§ **PROMPT**: For the data below, give again exactly the lines from the one containing "rünleri ve saç" through the one containing "erilmektedir.", both ends included, and no others.

(Page-level text extractions)
※
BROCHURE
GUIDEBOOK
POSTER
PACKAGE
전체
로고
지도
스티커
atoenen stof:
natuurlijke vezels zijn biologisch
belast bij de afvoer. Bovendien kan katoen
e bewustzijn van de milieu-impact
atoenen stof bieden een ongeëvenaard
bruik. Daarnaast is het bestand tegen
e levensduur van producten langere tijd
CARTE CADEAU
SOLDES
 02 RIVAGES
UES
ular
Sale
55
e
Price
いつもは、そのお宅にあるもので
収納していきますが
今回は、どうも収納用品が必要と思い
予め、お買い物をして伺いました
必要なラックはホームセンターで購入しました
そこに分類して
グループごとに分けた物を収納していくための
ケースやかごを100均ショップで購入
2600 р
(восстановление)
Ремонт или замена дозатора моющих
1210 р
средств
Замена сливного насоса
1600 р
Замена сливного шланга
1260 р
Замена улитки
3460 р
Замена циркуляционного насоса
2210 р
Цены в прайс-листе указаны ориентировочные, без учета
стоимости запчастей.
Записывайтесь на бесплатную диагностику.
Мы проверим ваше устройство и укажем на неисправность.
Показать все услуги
※
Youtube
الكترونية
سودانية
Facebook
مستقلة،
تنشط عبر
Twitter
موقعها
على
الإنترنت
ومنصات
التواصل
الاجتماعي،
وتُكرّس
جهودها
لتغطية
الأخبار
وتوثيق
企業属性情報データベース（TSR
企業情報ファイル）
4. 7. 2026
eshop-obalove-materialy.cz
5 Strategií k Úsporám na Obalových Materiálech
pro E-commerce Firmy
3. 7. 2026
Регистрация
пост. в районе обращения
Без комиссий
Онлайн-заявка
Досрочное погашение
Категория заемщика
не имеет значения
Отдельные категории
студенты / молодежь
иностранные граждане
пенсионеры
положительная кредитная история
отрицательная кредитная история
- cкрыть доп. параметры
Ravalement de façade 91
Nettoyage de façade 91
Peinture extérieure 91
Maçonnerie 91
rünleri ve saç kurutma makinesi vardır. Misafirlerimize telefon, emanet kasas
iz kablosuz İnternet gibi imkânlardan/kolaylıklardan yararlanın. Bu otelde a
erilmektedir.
※
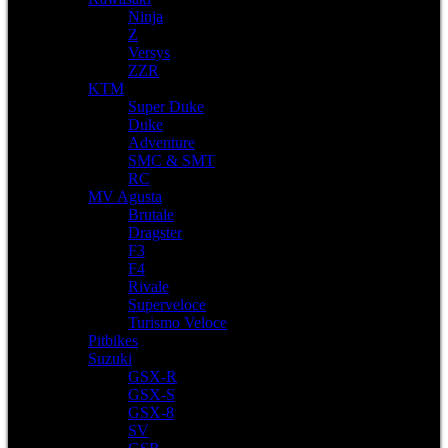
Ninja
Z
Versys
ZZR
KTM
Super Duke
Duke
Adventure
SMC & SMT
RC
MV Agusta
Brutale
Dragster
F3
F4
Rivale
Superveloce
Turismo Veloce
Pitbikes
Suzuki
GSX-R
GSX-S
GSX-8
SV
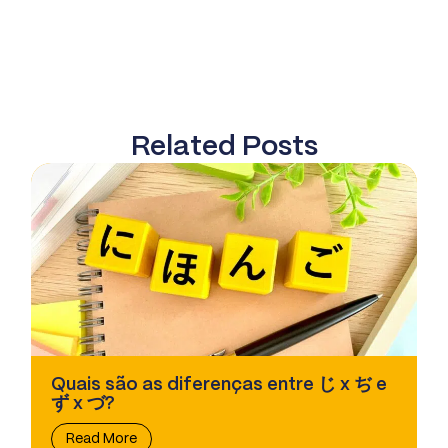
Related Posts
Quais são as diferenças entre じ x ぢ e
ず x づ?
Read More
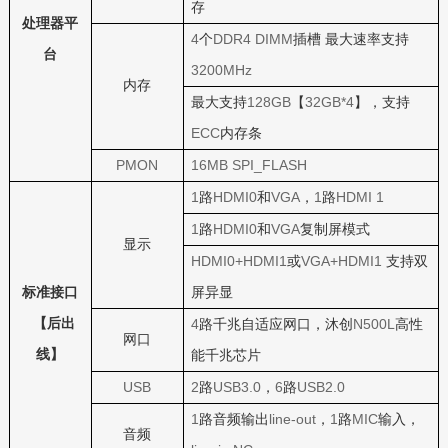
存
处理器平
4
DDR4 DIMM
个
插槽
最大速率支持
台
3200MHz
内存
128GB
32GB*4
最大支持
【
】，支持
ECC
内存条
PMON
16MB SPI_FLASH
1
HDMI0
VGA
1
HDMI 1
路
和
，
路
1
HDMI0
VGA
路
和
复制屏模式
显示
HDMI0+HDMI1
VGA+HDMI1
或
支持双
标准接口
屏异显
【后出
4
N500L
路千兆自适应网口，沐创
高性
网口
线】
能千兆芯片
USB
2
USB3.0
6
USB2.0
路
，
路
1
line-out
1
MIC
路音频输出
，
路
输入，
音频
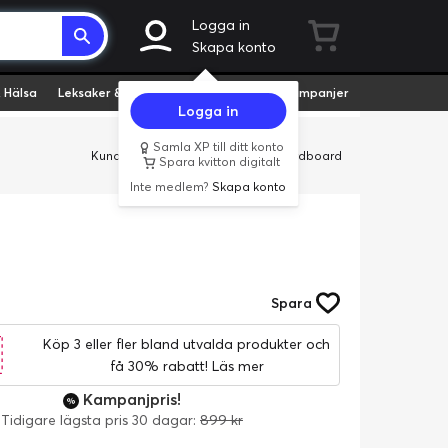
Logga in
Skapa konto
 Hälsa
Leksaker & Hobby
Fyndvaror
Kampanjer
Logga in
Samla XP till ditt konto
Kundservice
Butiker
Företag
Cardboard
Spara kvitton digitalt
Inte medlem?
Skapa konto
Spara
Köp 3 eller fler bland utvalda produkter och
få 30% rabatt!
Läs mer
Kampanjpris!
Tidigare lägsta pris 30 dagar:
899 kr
※
§ **WRITTEN RESPONSE**:
rünleri ve saç kurutma makinesi vardır. Misafirlerimize telefon, emanet kasas
iz kablosuz İnternet gibi imkânlardan/kolaylıklardan yararlanın. Bu otelde a
erilmektedir.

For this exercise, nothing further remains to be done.